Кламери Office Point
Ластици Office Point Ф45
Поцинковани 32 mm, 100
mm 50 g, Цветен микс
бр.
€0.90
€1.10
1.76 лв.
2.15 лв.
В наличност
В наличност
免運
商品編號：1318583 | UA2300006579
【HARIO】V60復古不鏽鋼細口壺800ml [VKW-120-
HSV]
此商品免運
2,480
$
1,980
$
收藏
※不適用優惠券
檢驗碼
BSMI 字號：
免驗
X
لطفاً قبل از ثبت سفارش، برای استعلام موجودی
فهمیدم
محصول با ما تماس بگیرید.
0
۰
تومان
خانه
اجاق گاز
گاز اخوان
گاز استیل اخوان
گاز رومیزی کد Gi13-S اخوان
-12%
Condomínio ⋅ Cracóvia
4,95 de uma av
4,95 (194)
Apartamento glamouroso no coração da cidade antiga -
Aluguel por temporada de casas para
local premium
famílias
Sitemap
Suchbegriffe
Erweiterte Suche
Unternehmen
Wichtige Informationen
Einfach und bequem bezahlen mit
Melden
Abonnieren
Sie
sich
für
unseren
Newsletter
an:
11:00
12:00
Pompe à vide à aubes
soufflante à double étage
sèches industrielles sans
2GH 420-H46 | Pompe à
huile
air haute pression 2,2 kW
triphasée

---

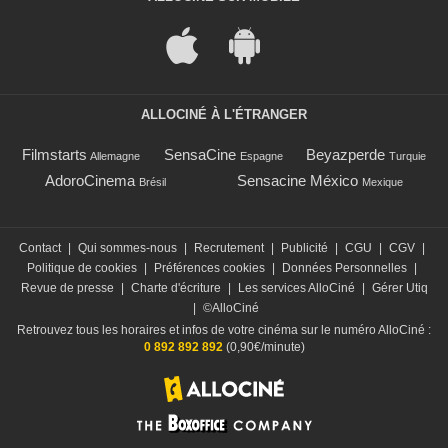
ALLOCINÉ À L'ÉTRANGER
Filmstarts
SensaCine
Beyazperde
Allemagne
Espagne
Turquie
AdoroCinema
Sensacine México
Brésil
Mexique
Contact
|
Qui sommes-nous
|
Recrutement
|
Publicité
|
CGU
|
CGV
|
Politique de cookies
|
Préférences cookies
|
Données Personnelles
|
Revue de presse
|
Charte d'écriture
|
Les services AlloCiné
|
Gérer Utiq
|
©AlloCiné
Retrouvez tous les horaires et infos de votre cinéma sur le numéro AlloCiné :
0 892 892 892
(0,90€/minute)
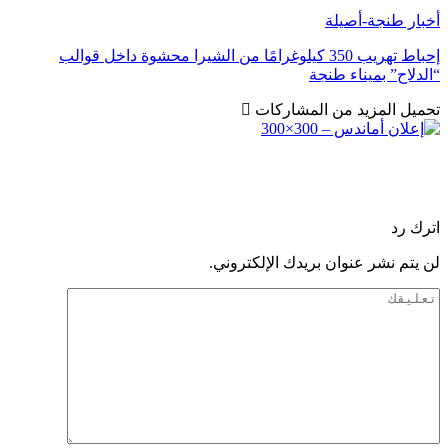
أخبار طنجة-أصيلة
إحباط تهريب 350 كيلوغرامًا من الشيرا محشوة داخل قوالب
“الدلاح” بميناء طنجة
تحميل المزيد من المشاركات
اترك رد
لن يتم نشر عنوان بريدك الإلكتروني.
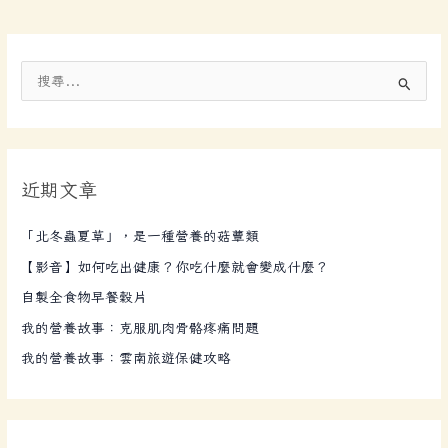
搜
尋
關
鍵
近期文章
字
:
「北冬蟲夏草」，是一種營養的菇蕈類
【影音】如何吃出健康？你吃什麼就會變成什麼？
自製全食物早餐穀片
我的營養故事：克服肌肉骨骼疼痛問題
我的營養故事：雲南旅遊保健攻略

---

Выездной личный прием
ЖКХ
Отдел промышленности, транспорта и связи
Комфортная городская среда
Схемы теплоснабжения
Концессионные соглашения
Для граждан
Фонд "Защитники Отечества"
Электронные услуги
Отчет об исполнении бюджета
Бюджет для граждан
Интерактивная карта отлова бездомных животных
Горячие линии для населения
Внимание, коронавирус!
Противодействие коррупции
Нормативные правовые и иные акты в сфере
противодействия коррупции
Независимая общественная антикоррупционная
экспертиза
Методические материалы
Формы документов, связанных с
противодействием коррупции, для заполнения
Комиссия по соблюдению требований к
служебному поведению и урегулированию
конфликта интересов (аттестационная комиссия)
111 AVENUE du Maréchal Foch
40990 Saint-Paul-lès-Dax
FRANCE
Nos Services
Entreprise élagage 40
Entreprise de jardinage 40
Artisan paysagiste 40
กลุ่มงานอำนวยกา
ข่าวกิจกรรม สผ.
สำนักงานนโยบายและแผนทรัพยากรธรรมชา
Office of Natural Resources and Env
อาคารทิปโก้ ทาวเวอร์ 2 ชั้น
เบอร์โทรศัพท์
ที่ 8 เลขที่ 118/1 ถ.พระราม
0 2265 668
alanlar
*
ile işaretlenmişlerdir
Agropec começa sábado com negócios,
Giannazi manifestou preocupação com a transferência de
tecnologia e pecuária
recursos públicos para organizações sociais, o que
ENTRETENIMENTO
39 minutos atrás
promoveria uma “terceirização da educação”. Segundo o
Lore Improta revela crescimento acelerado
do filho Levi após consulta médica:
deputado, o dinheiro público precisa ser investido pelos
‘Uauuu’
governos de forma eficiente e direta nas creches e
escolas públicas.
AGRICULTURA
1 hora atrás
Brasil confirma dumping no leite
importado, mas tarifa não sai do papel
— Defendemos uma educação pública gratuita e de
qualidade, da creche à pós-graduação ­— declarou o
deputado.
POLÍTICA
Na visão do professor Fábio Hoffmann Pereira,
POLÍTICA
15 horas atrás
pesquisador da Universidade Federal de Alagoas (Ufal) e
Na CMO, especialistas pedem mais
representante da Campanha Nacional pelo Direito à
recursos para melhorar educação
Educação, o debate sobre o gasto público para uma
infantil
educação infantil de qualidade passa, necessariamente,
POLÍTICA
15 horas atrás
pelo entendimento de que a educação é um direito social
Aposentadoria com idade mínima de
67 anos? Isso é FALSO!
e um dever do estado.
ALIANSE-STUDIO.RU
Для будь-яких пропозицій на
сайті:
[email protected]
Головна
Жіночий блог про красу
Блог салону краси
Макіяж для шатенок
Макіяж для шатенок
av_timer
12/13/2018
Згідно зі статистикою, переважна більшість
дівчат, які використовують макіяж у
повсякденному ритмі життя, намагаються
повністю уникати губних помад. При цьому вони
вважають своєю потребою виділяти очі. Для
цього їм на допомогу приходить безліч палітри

• **To do**
Search the material above for the string "cookies", and copy every line in which it turns up.

• **Output below**
Politique de cookies
Préférences cookies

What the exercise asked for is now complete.